__What is expected__: Establish how many lines in the records below include the word "more"; respond with that number only.
###
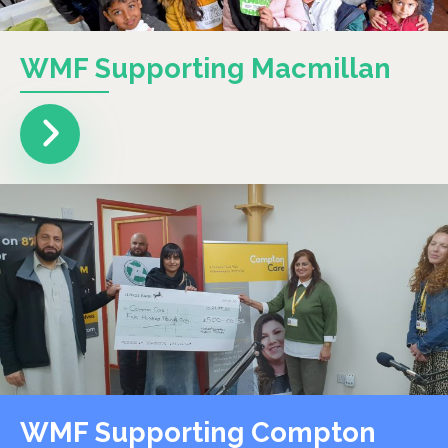
WMF Supporting Macmillan
WMF Supporting Compton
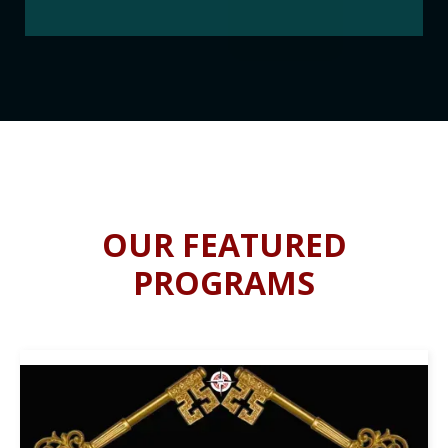
OUR FEATURED
PROGRAMS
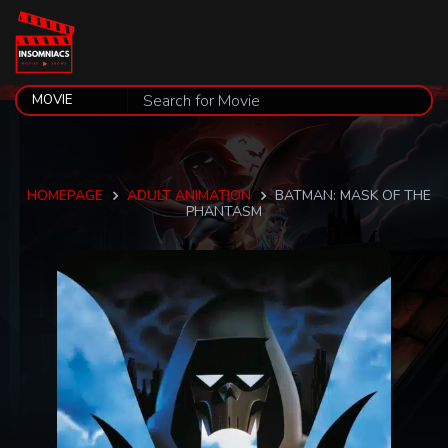
HOMEPAGE
ADULT ANIMATION
BATMAN: MASK OF THE
PHANTASM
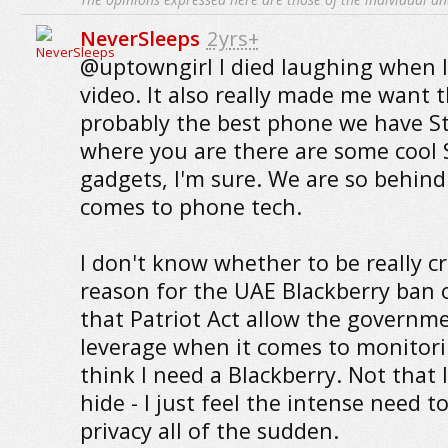
NeverSleeps
2yrs+
@uptowngirl I died laughing when 
video. It also really made me want th
probably the best phone we have St
where you are there are some cool 
gadgets, I'm sure. We are so behind
comes to phone tech.
I don't know whether to be really c
reason for the UAE Blackberry ban o
that Patriot Act allow the governm
leverage when it comes to monitor
think I need a Blackberry. Not that
hide - I just feel the intense need t
privacy all of the sudden.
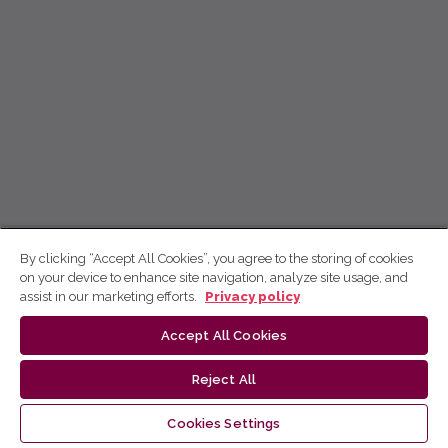
By clicking “Accept All Cookies”, you agree to the storing of cookies
on your device to enhance site navigation, analyze site usage, and
assist in our marketing efforts.
Privacy policy
Accept All Cookies
Reject All
Cookies Settings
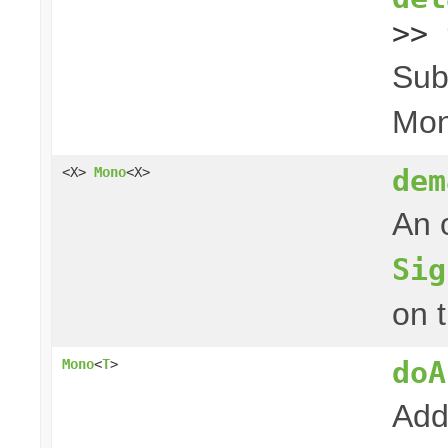
>> 
Sub
Mon
dem
<X>
Mono
<X>
An 
Sig
on 
doA
Mono
<
T
>
Add 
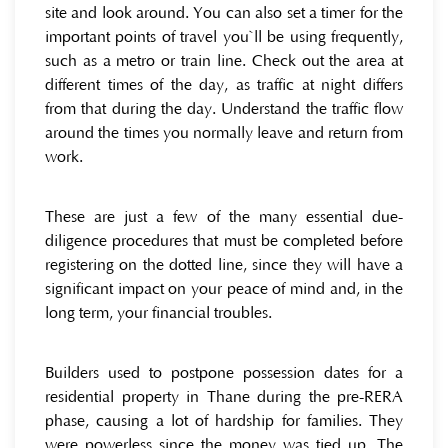
site and look around. You can also set a timer for the
important points of travel you`ll be using frequently,
such as a metro or train line. Check out the area at
different times of the day, as traffic at night differs
from that during the day. Understand the traffic flow
around the times you normally leave and return from
work.
These are just a few of the many essential due-
diligence procedures that must be completed before
registering on the dotted line, since they will have a
significant impact on your peace of mind and, in the
long term, your financial troubles.
Builders used to postpone possession dates for a
residential property in Thane during the pre-RERA
phase, causing a lot of hardship for families. They
were powerless since the money was tied up. The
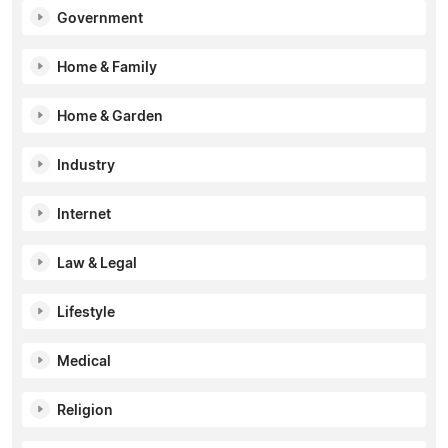
Government
Home & Family
Home & Garden
Industry
Internet
Law & Legal
Lifestyle
Medical
Religion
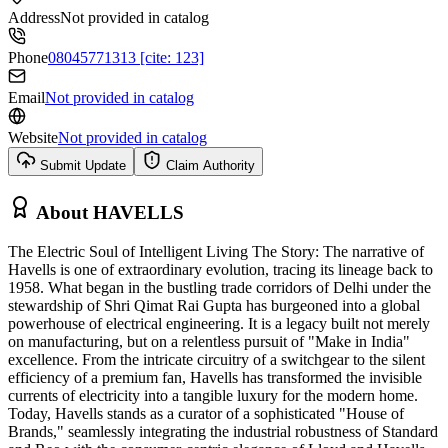
Address
Not provided in catalog
Phone
08045771313 [cite: 123]
Email
Not provided in catalog
Website
Not provided in catalog
Submit Update
Claim Authority
About
HAVELLS
The Electric Soul of Intelligent Living The Story: The narrative of
Havells is one of extraordinary evolution, tracing its lineage back to
1958. What began in the bustling trade corridors of Delhi under the
stewardship of Shri Qimat Rai Gupta has burgeoned into a global
powerhouse of electrical engineering. It is a legacy built not merely
on manufacturing, but on a relentless pursuit of "Make in India"
excellence. From the intricate circuitry of a switchgear to the silent
efficiency of a premium fan, Havells has transformed the invisible
currents of electricity into a tangible luxury for the modern home.
Today, Havells stands as a curator of a sophisticated "House of
Brands," seamlessly integrating the industrial robustness of Standard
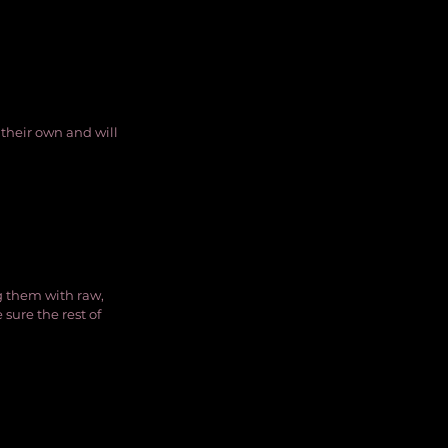
their own and will 
g them with raw, 
sure the rest of 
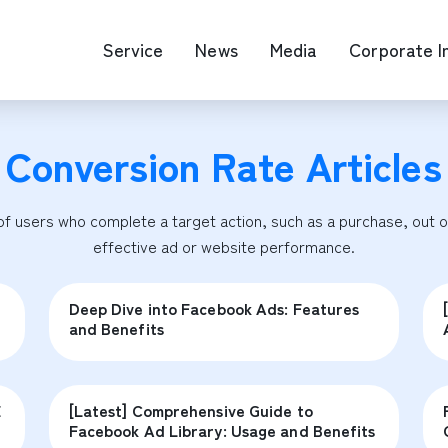
Service
News
Media
Corporate I
Conversion Rate
Articles
O Map Engine Optimization
Web Advertis
deo/Video Production
casting
 users who complete a target action, such as a purchase, out of 
RM
effective ad or website performance.
Deep Dive into Facebook Ads: Features
and Benefits
E
[Latest] Comprehensive Guide to
Facebook Ad Library: Usage and Benefits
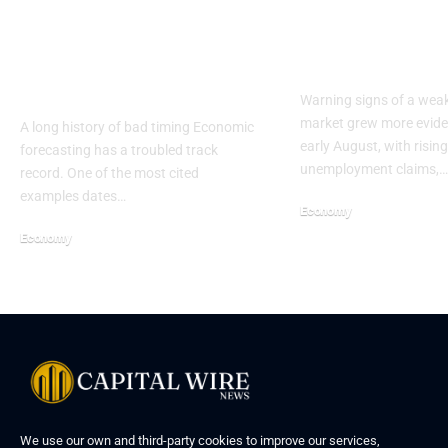
Why 2026 Economic
US Job Marke
Forecasts Deserve
Sharp Slow
Skepticism
Warning signs of a wea
market grew more eviden
A long history of bad timing Economic
early August, with rising
forecasting has a troubled track
unemployment claims,…
record. One of the most cited
examples dates…
Economy
Economy
We use our own and third-party cookies to improve our services,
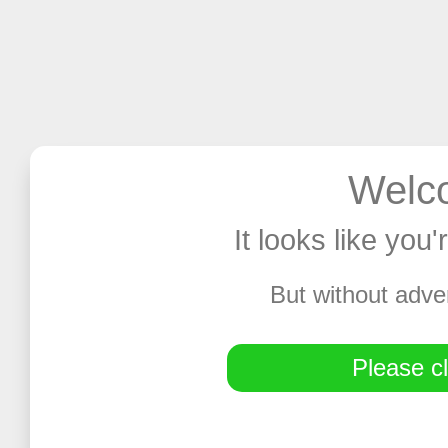
Welco
It looks like you
But without adve
Please cl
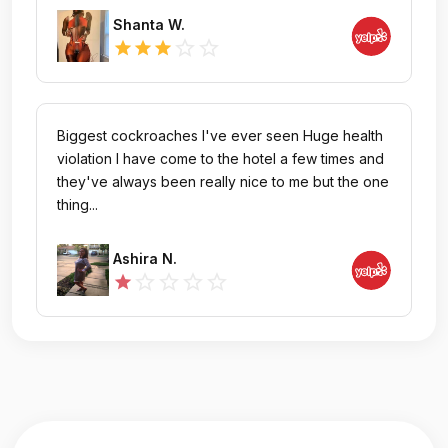
Shanta W.
star_outline
star_outline
star
star
star
Biggest cockroaches I've ever seen Huge health
violation I have come to the hotel a few times and
they've always been really nice to me but the one
thing...
Ashira N.
star_outline
star_outline
star_outline
star_outline
star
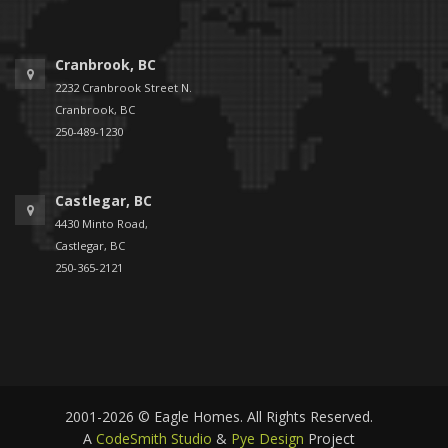
Cranbrook, BC
2232 Cranbrook Street N.
Cranbrook, BC
250-489-1230
Castlegar, BC
4430 Minto Road,
Castlegar, BC
250-365-2121
2001-2026 © Eagle Homes. All Rights Reserved.
A
CodeSmith Studio
&
Pye Design
Project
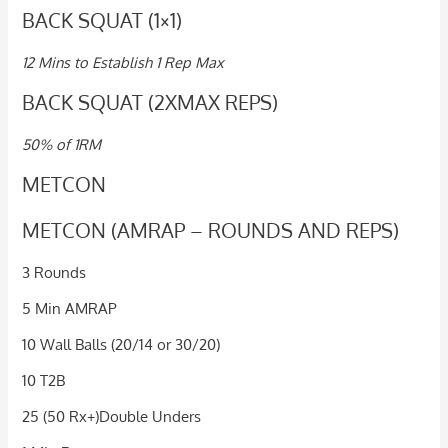
BACK SQUAT (1×1)
12 Mins to Establish 1 Rep Max
BACK SQUAT (2XMAX REPS)
50% of 1RM
METCON
METCON (AMRAP – ROUNDS AND REPS)
3 Rounds
5 Min AMRAP
10 Wall Balls (20/14 or 30/20)
10 T2B
25 (50 Rx+)Double Unders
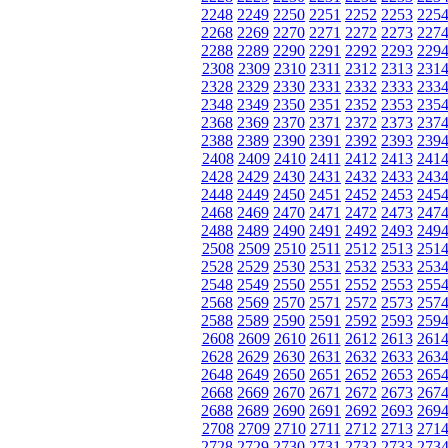
2248
2249
2250
2251
2252
2253
225
2268
2269
2270
2271
2272
2273
227
2288
2289
2290
2291
2292
2293
229
2308
2309
2310
2311
2312
2313
231
2328
2329
2330
2331
2332
2333
233
2348
2349
2350
2351
2352
2353
235
2368
2369
2370
2371
2372
2373
237
2388
2389
2390
2391
2392
2393
239
2408
2409
2410
2411
2412
2413
241
2428
2429
2430
2431
2432
2433
243
2448
2449
2450
2451
2452
2453
245
2468
2469
2470
2471
2472
2473
247
2488
2489
2490
2491
2492
2493
249
2508
2509
2510
2511
2512
2513
251
2528
2529
2530
2531
2532
2533
253
2548
2549
2550
2551
2552
2553
255
2568
2569
2570
2571
2572
2573
257
2588
2589
2590
2591
2592
2593
259
2608
2609
2610
2611
2612
2613
261
2628
2629
2630
2631
2632
2633
263
2648
2649
2650
2651
2652
2653
265
2668
2669
2670
2671
2672
2673
267
2688
2689
2690
2691
2692
2693
269
2708
2709
2710
2711
2712
2713
271
2728
2729
2730
2731
2732
2733
273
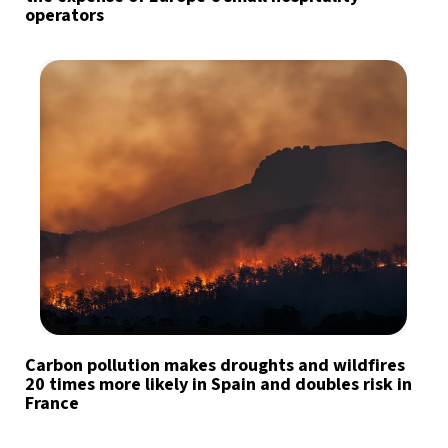
operators
Carbon pollution makes droughts and wildfires
20 times more likely in Spain and doubles risk in
France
###
__Response area__: 2